How to Get Rid of Pinworms in Horses
The key to clearing an environment of pinworms is good stable hygiene. An excellent veterinary disinfectant that includes Chlorocresol, like Interkokask, helps to destroy eggs spread by itchy horses.
A vet must determine pinworms in horses’ treatment protocols. After a few weeks, the vet will start with basic deworming medication and then re-evaluate the horse. Following the vet’s dosage recommendation and giving an accurate weight is imperative because underdosing will not clear the horse of its pinworm infection.
If the infection remains a problem, then there may be a reason to suspect that the worms are resistant to the first line of defense drugs or that the horse did not receive an adequate dose. Vets will then opt for a different drug class or a more novel drug to improve dewormer efficacy.
Which Wormer Kills Pinworms in Horses?
Dewormers that effectively kill over ninety percent of adult pinworms in horses include ivermectin and pyrantel pamoate.
Ivermectin doses used are the label dose of 91 micrograms of ivermectin per lb (200 mcg/kg) body weight, and pyrantel needs to be given at double the dose recommended for tapeworm treatment – 170.1 ounces pyrantel base per lb (6 mg per 0.45 kg). A five-day course of Fenbendazole is also an effective treatment option.
Is There a Natural Remedy for Pinworms in Horses?
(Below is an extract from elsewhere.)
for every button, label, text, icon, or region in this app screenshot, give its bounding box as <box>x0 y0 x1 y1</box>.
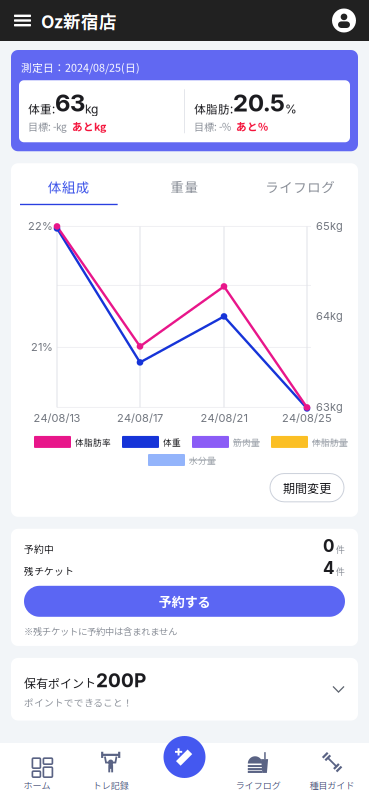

There are no proven natural remedies to treat pinworms in horses. Still, there are husbandry tricks to try and decrease the burden of pinworm symptoms until your horse receives an effective dewormer.
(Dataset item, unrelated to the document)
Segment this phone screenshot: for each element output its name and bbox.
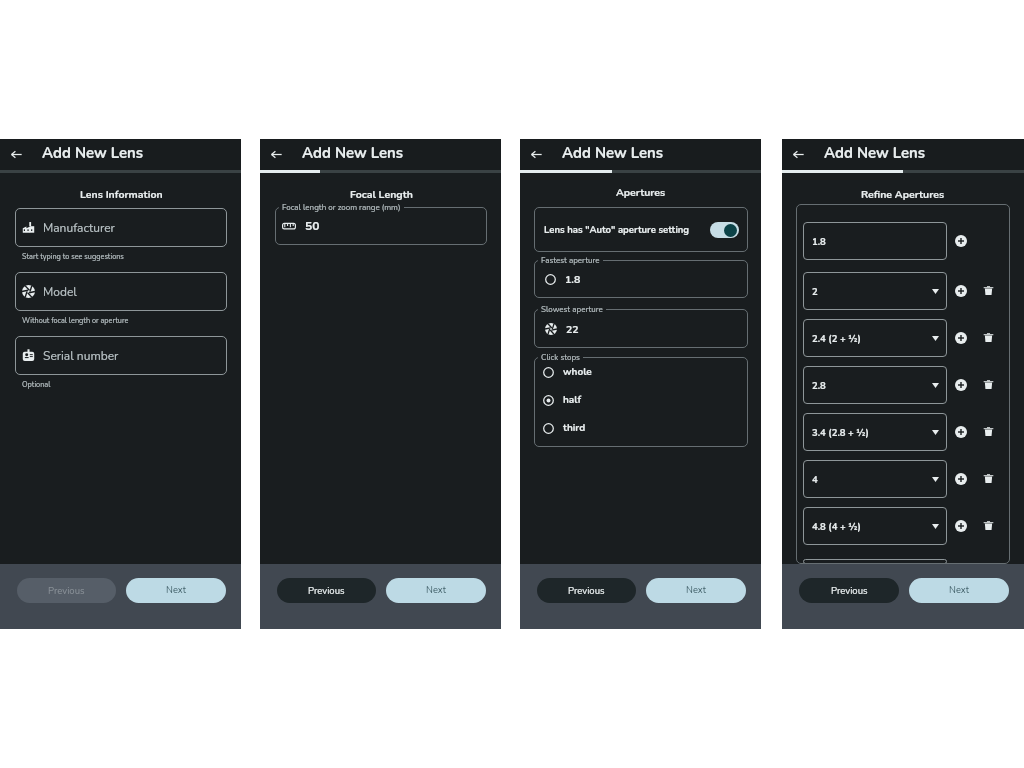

Owners can wash the perianal area with water in the mornings to remove the eggs and potential residual female worms before they cause any itching. Follow the wash with a light layer of vaseline or petroleum jelly to alleviate the itch and create a barrier between the worms and your horse’s skin.
Pinworms are challenging to eliminate from a stable yard due to their long life cycle, efficient egg dispersal, and possible resistance to some anthelmintics. Good equine husbandry resolves to maintain proper stable hygiene and close monitoring of horses.
As the saying goes – an ounce of prevention is worth a pound of cure. Early detection is crucial to stop pinworms from becoming stable yard fixtures by minimizing worm egg dissemination.